The high volume of network use from various public WiFi applications and internal business requirements led MoMA to implement the PA-2000 Series, enabling the museum to adopt new web-based applications while reducing inherent risks. MoMA can now identify all of the applications traversing its network, including those embedded in SSL encryption, and enforce appropriate user policies when applicable. By facilitating total application access and usage control while enabling broad, real-time threat prevention, the PA-2000 Series affords MoMA the resources to greatly reduce capital expenditures and operational costs by replacing ISA proxy servers.
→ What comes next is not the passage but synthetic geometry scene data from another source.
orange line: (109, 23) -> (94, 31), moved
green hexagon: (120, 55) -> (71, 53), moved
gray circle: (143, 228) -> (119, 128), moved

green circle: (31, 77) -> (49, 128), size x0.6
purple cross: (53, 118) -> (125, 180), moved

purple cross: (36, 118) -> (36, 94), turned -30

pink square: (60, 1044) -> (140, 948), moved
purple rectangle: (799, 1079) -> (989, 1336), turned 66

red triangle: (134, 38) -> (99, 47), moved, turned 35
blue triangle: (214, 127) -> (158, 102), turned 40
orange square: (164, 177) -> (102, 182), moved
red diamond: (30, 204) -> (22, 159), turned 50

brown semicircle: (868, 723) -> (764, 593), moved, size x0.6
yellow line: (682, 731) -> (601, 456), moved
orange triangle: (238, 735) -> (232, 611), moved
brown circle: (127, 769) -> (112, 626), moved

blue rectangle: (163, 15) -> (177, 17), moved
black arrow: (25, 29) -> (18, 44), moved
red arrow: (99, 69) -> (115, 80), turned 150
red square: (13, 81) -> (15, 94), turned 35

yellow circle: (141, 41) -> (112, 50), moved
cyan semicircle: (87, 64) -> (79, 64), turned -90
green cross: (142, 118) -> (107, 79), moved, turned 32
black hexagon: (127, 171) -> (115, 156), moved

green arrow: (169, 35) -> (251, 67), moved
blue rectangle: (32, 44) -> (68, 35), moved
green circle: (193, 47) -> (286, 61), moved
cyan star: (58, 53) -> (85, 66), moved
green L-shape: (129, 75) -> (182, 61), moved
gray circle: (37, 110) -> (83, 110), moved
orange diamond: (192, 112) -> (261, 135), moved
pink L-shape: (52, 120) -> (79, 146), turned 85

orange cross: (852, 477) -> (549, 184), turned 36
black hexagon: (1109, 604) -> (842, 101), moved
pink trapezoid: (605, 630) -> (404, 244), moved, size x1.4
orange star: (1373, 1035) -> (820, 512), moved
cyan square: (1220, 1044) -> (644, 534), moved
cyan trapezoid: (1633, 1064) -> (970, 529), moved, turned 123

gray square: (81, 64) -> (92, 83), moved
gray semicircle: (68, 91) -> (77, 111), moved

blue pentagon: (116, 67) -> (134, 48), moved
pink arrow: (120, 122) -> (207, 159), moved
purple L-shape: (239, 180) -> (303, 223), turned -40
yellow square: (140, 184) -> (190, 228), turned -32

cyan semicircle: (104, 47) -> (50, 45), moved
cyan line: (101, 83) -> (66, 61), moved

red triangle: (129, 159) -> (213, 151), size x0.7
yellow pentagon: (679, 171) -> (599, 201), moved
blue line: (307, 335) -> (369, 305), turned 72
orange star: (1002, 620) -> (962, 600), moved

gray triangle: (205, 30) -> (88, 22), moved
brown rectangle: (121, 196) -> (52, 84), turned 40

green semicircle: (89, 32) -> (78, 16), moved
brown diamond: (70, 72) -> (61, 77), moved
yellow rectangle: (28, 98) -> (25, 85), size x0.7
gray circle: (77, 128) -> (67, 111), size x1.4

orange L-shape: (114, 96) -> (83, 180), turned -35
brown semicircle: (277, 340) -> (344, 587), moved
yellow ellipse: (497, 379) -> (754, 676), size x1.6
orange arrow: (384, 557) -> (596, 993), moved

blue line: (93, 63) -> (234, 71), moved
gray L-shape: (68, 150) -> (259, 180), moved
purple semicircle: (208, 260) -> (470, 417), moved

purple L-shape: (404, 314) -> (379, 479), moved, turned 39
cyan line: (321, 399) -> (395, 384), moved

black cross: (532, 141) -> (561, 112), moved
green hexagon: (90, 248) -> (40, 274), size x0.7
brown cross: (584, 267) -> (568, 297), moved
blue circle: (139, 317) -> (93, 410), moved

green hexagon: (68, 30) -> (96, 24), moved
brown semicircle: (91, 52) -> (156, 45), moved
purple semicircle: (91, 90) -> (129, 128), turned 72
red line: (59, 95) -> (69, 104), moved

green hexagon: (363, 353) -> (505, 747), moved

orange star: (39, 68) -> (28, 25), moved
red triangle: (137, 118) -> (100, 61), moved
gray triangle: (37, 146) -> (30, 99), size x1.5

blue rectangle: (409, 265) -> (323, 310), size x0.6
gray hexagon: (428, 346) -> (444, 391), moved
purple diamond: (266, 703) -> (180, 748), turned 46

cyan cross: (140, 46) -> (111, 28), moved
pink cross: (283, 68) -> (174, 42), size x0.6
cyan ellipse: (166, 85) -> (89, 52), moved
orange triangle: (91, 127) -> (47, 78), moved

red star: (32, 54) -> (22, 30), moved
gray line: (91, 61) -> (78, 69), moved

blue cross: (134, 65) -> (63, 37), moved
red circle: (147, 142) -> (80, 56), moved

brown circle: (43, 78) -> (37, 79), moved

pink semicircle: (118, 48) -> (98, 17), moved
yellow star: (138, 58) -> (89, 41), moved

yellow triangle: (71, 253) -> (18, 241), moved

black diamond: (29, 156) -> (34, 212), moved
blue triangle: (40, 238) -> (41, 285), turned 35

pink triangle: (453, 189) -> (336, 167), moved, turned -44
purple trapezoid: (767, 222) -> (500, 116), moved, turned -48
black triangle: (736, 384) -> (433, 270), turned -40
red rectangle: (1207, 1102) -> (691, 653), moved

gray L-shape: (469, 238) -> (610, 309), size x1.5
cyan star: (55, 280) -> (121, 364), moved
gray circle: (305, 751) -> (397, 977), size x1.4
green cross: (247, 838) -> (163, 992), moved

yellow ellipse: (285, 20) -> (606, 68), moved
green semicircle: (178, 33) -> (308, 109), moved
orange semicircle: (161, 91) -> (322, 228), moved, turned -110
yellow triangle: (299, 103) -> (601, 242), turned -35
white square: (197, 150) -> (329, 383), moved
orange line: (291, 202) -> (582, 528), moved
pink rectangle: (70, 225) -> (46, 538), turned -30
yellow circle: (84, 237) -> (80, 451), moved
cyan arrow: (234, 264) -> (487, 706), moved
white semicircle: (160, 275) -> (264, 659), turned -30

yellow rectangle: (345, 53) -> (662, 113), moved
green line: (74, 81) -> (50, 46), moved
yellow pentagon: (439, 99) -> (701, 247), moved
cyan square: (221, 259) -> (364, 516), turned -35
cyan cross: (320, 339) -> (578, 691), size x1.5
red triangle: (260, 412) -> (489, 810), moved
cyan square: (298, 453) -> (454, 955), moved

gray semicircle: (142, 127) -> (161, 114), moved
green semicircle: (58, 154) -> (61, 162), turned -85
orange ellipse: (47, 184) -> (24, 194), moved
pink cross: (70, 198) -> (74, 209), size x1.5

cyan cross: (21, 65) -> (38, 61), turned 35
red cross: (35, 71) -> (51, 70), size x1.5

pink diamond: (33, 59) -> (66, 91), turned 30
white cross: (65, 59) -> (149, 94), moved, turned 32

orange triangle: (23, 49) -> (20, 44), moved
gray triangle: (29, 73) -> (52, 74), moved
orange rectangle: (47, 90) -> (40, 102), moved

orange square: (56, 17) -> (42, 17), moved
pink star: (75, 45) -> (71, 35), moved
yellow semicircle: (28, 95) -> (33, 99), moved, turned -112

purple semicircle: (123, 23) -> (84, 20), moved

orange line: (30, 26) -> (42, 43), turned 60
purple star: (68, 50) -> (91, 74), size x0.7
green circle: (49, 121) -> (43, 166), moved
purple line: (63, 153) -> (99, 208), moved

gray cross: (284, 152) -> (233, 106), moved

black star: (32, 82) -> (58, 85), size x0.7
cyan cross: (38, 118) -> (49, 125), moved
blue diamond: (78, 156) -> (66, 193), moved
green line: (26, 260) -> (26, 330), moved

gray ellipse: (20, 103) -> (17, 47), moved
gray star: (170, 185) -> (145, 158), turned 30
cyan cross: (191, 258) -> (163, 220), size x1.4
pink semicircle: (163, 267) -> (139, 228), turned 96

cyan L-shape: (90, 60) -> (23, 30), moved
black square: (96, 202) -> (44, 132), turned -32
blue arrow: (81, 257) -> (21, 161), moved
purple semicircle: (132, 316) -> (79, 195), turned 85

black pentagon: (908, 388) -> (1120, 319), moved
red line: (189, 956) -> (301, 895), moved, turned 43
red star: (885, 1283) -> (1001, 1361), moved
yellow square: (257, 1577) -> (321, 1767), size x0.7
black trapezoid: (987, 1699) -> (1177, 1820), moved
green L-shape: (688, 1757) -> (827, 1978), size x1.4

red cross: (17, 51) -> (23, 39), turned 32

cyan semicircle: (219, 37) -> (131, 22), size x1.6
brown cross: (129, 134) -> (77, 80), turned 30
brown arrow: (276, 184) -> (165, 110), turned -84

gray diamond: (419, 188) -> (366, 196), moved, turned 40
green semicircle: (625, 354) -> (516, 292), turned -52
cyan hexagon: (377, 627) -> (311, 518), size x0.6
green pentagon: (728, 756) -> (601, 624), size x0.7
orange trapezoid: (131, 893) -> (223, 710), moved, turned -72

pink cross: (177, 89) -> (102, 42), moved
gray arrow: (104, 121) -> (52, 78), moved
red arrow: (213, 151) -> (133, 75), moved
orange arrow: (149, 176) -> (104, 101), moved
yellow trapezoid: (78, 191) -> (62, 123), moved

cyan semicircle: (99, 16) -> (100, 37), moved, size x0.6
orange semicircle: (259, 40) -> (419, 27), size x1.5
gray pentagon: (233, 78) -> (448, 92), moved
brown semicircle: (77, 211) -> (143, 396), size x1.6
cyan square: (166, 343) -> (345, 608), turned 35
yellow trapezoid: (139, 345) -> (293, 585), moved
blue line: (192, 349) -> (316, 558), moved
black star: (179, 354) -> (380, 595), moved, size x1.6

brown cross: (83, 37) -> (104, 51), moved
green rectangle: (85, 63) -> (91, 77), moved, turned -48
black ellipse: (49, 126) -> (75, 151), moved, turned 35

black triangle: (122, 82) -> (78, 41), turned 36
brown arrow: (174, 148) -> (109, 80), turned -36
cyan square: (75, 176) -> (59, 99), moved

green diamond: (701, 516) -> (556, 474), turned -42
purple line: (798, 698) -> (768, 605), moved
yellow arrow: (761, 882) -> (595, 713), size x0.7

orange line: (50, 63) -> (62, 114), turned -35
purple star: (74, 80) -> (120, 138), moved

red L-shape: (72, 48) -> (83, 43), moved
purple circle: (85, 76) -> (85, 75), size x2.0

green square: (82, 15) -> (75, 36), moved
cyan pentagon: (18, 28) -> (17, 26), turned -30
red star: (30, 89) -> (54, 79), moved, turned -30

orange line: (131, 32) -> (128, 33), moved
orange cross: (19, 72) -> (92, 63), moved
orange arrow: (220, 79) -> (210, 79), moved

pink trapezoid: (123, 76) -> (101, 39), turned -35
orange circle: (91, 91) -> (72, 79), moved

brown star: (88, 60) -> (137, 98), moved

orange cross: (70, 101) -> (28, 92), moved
“System availability, performance and network security are our primary concerns, but we also need to enable and promote the use of new Internet applications such as Facebook, Skype, approved P2P and video applications,” said Richard Entrup, MoMA Technology Director. “The management interface of the Palo Alto Networks firewalls and its ability to dig deep into traffic – including SSL-encrypted applications – provides an intrinsic level of visibility and control to ensure our users and systems are protected, while not being too complex to navigate.”
"We are pleased to be working with MoMA to help them leverage new Internet applications while eliminating any potential threats on their network,” said Steve Mullaney, Palo Alto Networks Vice President of Marketing. “It’s great to partner with innovative, forward-looking organizations such as MoMA, that recognize legacy ‘port-blocking’ firewalls are proving ineffective in today’s application and threat landscape.”